Task directions » Please return each entry exactly as it appears, but not the pictures.

####

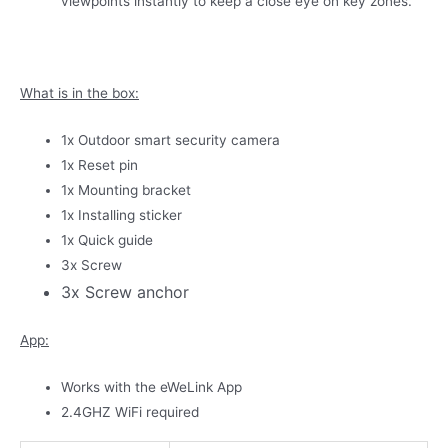
viewpoints instantly to keep a close eye on key zones.
What is in the box:
1x Outdoor smart security camera
1x Reset pin
1x Mounting bracket
1x Installing sticker
1x Quick guide
3x Screw
3x Screw anchor
App:
Works with the eWeLink App
2.4GHZ WiFi required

####

Your response »
viewpoints instantly to keep a close eye on key zones.
What is in the box:
1x Outdoor smart security camera
1x Reset pin
1x Mounting bracket
1x Installing sticker
1x Quick guide
3x Screw
3x Screw anchor
App:
Works with the eWeLink App
2.4GHZ WiFi required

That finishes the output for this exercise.